Modulating NF-κB, MAPK, and PI3K/AKT signaling by ergothioneine attenuates iron overload-induced hepatocellular injury in rats.

机构信息

Division of Biochemistry, Department of Pharmacology, College of Pharmacy, Taif University, Taif, Saudi Arabia.

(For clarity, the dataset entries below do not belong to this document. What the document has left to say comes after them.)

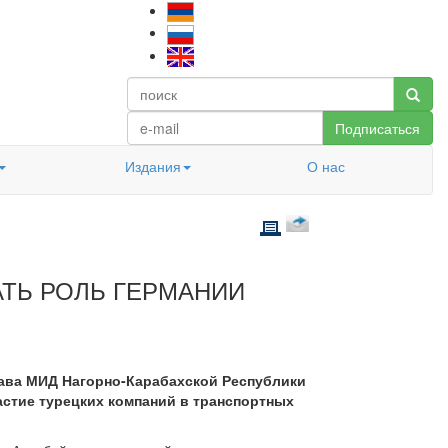
Подписаться
Издания
О нас
РАТЬ РОЛЬ ГЕРМАНИИ
глава МИД Нагорно-Карабахской Республики
астие турецких компаний в транспортных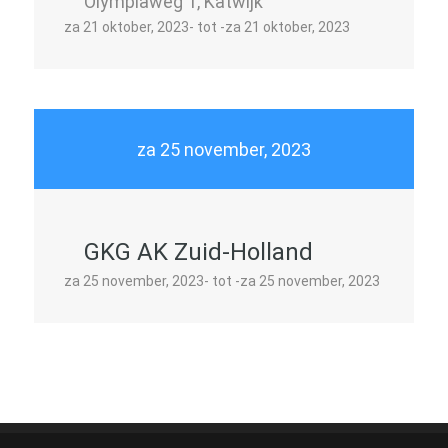
Olympiaweg 1, Katwijk
za 21 oktober, 2023- tot -za 21 oktober, 2023
za 25 november, 2023
GKG AK Zuid-Holland
za 25 november, 2023- tot -za 25 november, 2023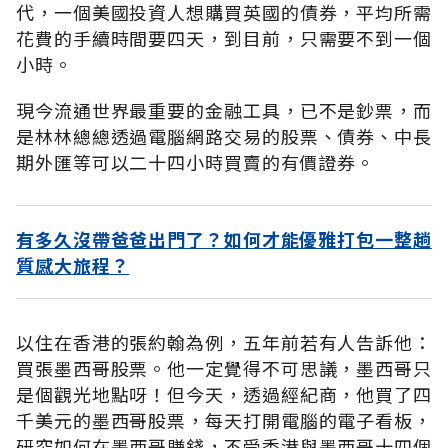
代，一個美國投資人想購買英國的債券，平均所需
花費的手續時間要四天，到目前，只需要不到一個
小時。
現今流通世界最重要的金融工具，已不是鈔票，而
是林林總總透過電腦網路交易的股票、債券、中長
期外匯等可以二十四小時買賣的有價證券。
有多久沒帶爸爸出門了？如何才能優雅打包一整趟
質感大旅程？
以住在香港的張約翰為例，五年前若有人告訴他：
買張墨西哥股票。他一定覺得不可思議，墨西哥只
是個觀光地點呀！但今天，透過經紀商，他買了四
千美元的墨西哥股票，每天打開電腦的電子看板，
研究如何在墨西哥賺錢，不受香港與墨西哥十四個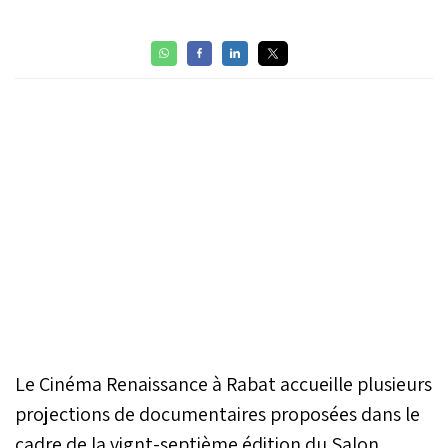
Le Cinéma Renaissance à Rabat accueille plusieurs
projections de documentaires proposées dans le
cadre de la vignt-septième édition du Salon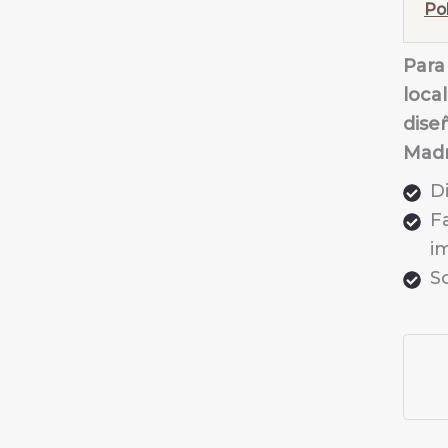
Po
Para 
loca
dise
Madr
D
F
i
So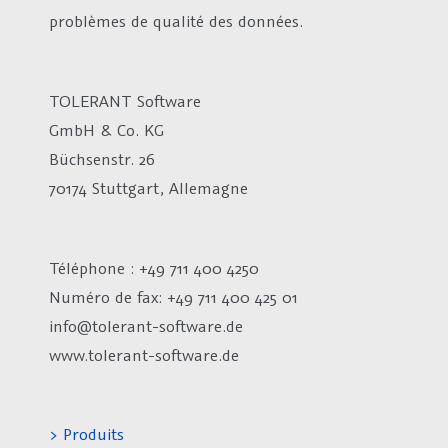
problèmes de qualité des données.
TOLERANT Software
GmbH & Co. KG
Büchsenstr. 26
70174 Stuttgart, Allemagne
Téléphone : +49 711 400 4250
Numéro de fax:
+49 711 400 425 01
info@tolerant-software.de
www.tolerant-software.de
> Produits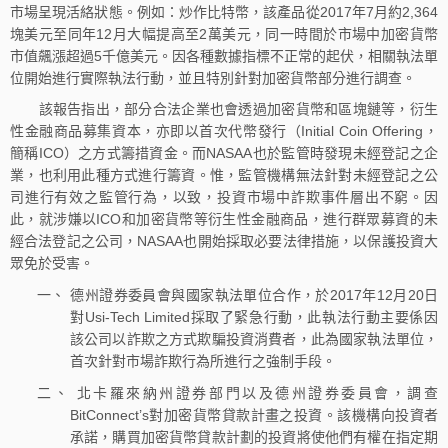
市場呈現活絡狀態。例如：炒作比特幣，該產品從2017年7月約2,364
塊美元至同年12月大幅提高至2萬美元，同一時間於市場中加密貨幣
市值飆漲超過5千億美元。因各種數據指標不正常的起伏，相關執法單
位開始進行實際執法行動，並且特別針對加密貨幣部分進行調查。
該報告指出，部分合法企業也會透過加密貨幣和區塊鏈等，衍生
性金融商品募集資本，亦即以首次代幣發行（Initial Coin Offering，
簡稱ICO）之方式籌措資金。而NASAA也於監管時發現未經登記之企
業，也利用此種方式進行籌資。惟，監管機構無法針對未經登記之公
司進行有效之監管行為，以致，投資市場中詐欺事件層出不窮。因
此，就涉嫌以ICO和加密貨幣等衍生性金融商品，進行群眾募資的未
經合法登記之公司，NASAA也開始採取必要法律措施，以保護投資大
眾免於受害。
一、 德州證券委員會與國家執法單位合作，於2017年12月20日
對Usi-Tech Limited採取了緊急行動，此執法行動主要係因
該公司以詐欺之方式欺騙投資消費者，此為國家執法單位，
首次針對市場詐欺行為所進行之強制手段。
二、 北卡羅來納州證券部門以及德州證券委員會，調查
BitConnect’s對加密貨幣貸款計畫之投資。該機構向投資者
承諾，購買加密貨幣貸款計劃的投資將使他們有權在指定期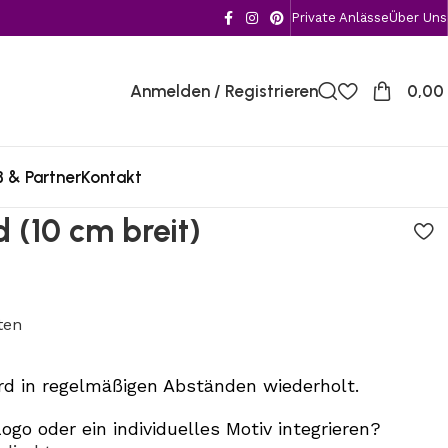
Private Anlässe
Über Uns
Anmelden / Registrieren
0,00
 & Partner
Kontakt
 (10 cm breit)
ten
rd in regelmäßigen Abständen wiederholt.
ogo oder ein individuelles Motiv integrieren?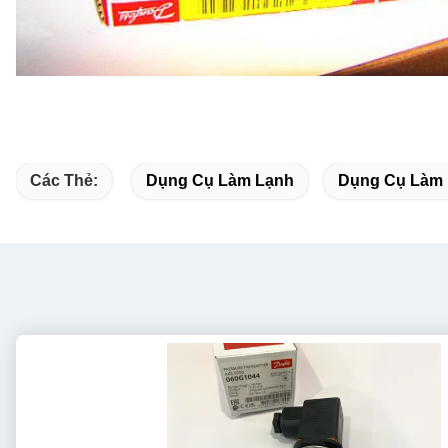
Các Thẻ:
Dụng Cụ Làm Lạnh
Dụng Cụ Làm 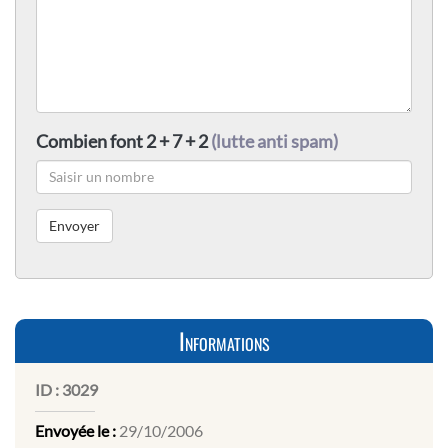
Combien font 2 + 7 + 2
(lutte anti spam)
Informations
ID :
3029
Envoyée le :
29/10/2006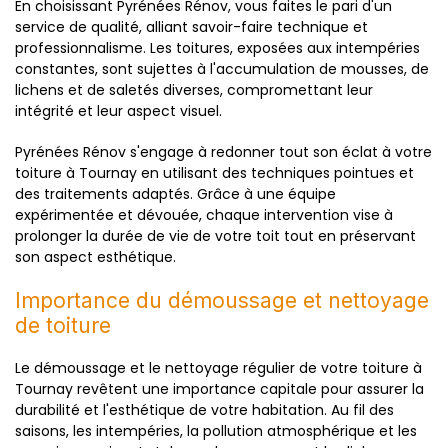
En choisissant Pyrénées Rénov, vous faites le pari d'un
service de qualité, alliant savoir-faire technique et
professionnalisme. Les toitures, exposées aux intempéries
constantes, sont sujettes à l'accumulation de mousses, de
lichens et de saletés diverses, compromettant leur
intégrité et leur aspect visuel.
Pyrénées Rénov s'engage à redonner tout son éclat à votre
toiture à Tournay en utilisant des techniques pointues et
des traitements adaptés. Grâce à une équipe
expérimentée et dévouée, chaque intervention vise à
prolonger la durée de vie de votre toit tout en préservant
son aspect esthétique.
Importance du démoussage et nettoyage
de toiture
Le démoussage et le nettoyage régulier de votre toiture à
Tournay revêtent une importance capitale pour assurer la
durabilité et l'esthétique de votre habitation. Au fil des
saisons, les intempéries, la pollution atmosphérique et les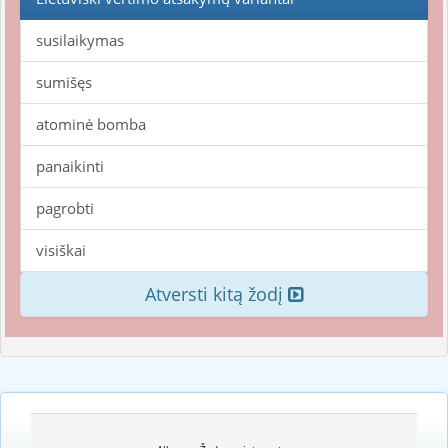
susilaikymas
sumišęs
atominė bomba
panaikinti
pagrobti
visiškai
Atversti kitą žodį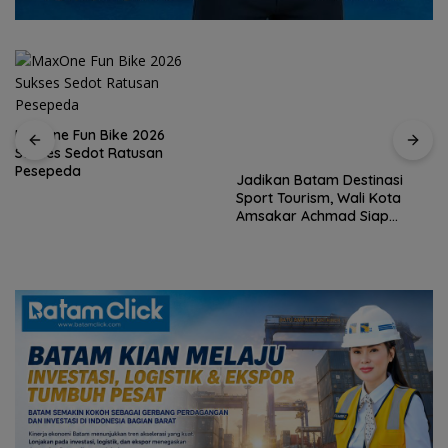
MaxOne Fun Bike 2026
Sukses Sedot Ratusan
Jadikan Batam Destinasi
Pesepeda
Sport Tourism, Wali Kota
Amsakar Achmad Siap
Wadahi Kejuaraan Dunia
Lainnya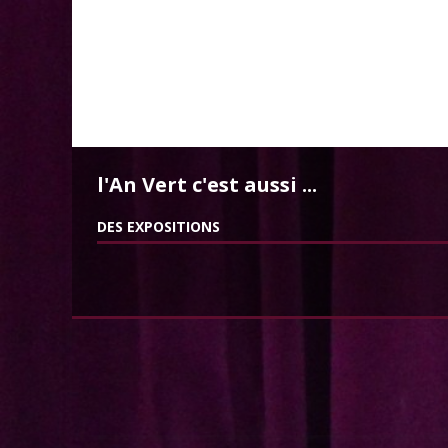
l'An Vert c'est aussi ...
DES EXPOSITIONS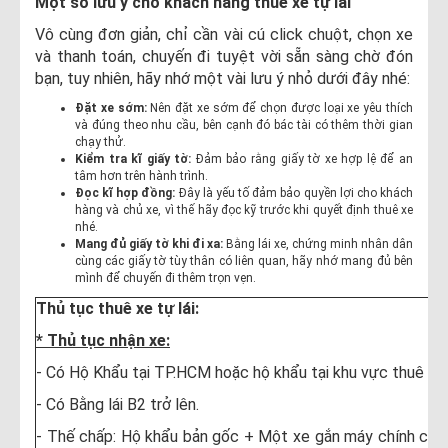
Một số lưu ý cho khách hàng thuê xe tự lái
Vô cùng đơn giản, chỉ cần vài cú click chuột, chọn xe
và thanh toán, chuyến đi tuyệt vời sẵn sàng chờ đón
bạn, tuy nhiên, hãy nhớ một vài lưu ý nhỏ dưới đây nhé:
Đặt xe sớm:
Nên đặt xe sớm để chọn được loại xe yêu thích
và đúng theo nhu cầu, bên cạnh đó bác tài có thêm thời gian
chạy thử.
Kiểm tra kĩ giấy tờ:
Đảm bảo rằng giấy tờ xe hợp lệ để an
tâm hơn trên hành trình.
Đọc kĩ hợp đồng:
Đây là yếu tố đảm bảo quyền lợi cho khách
hàng và chủ xe, vì thế hãy đọc kỹ trước khi quyết định thuê xe
nhé.
Mang đủ giấy tờ khi đi xa:
Bằng lái xe, chứng minh nhân dân
cùng các giấy tờ tùy thân có liên quan, hãy nhớ mang đủ bên
mình để chuyến đi thêm trọn vẹn.
Thủ tục thuê xe tự lái:
* Thủ tục nhận xe:
- Có Hộ Khẩu tại TP.HCM hoặc hộ khẩu tại khu vực thuê xe.
- Có Bằng lái B2 trở lên.
- Thế chấp: Hộ khẩu bản gốc + Một xe gắn máy chính chủ c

Department of Biochemistry, Faculty of Pharmacy, Al-Azhar University, Cairo, Egypt.

出版信息

J Biochem Mol Toxicol. 2021 May;35(5):e22729. doi: 10.1002/jbt.22729. Epub 2021 Feb 13.

DOI:10.1002/jbt.22729
PMID:33580994
Abstract

The liver is highly susceptible to iron overload-evoked oxidative injury. Ergothioneine is a thio-histidine amino acid that has exhibited strong antioxidant and metal chelating activities. This study aimed at exploring the potential modulating effects of ergothioneine on iron-triggered liver injury. The results showed that ergothioneine inhibited iron-evoked inflammation and apoptosis as demonstrated by a significant reduction in tumor necrosis factor-α and interleukin-6 levels and in caspase-3 activity. Ergothioneine significantly improved liver cell survival as indicated by modulating phosphatidylinositol 3-kinase/protein kinase B signaling. Consistent with reduced necrotic cell death, ergothioneine diminished the iron-evoked histopathological changes and decreased serum activity of the liver enzymes. Mechanistically, ergothioneine reduced nuclear translocation of nuclear factor kappa B p65 and modulated p38 mitogen-activated protein kinase/c-Fos signaling. In addition, it enhanced the liver tissue antioxidant potential and curbed hepatic iron load. Together, these results point out the modulatory effects of ergothioneine on iron-evoked liver cell injury that are possibly mediated via anti-inflammatory, antioxidant, and possible iron chelation capabilities.

摘要

肝脏极易受到铁过载引起的氧化损伤。麦硫因是一种含硫的组氨酸氨基酸,具有很强的抗氧化和金属螯合活性。本研究旨在探讨麦硫因对铁触发的肝损伤的潜在调节作用。结果表明,麦硫因抑制了铁引起的炎症和细胞凋亡,肿瘤坏死因子-α和白细胞介素-6 水平以及半胱天冬酶-3 活性显著降低。麦硫因通过调节磷脂酰肌醇 3-激酶/蛋白激酶 B 信号转导显著改善了肝细胞的存活。与坏死细胞死亡减少一致,麦硫因减轻了铁引起的组织病理学变化,并降低了血清中肝脏酶的活性。其机制为,麦硫因减少了核因子 kappa B p65 的核转位,并调节了 p38 丝裂原活化蛋白激酶/c-Fos 信号转导。此外,它增强了肝脏组织的抗氧化能力,并抑制了肝铁负荷。总之,这些结果表明,麦硫因对铁诱导的肝细胞损伤具有调节作用,其机制可能是通过抗炎、抗氧化和可能的铁螯合能力介导的。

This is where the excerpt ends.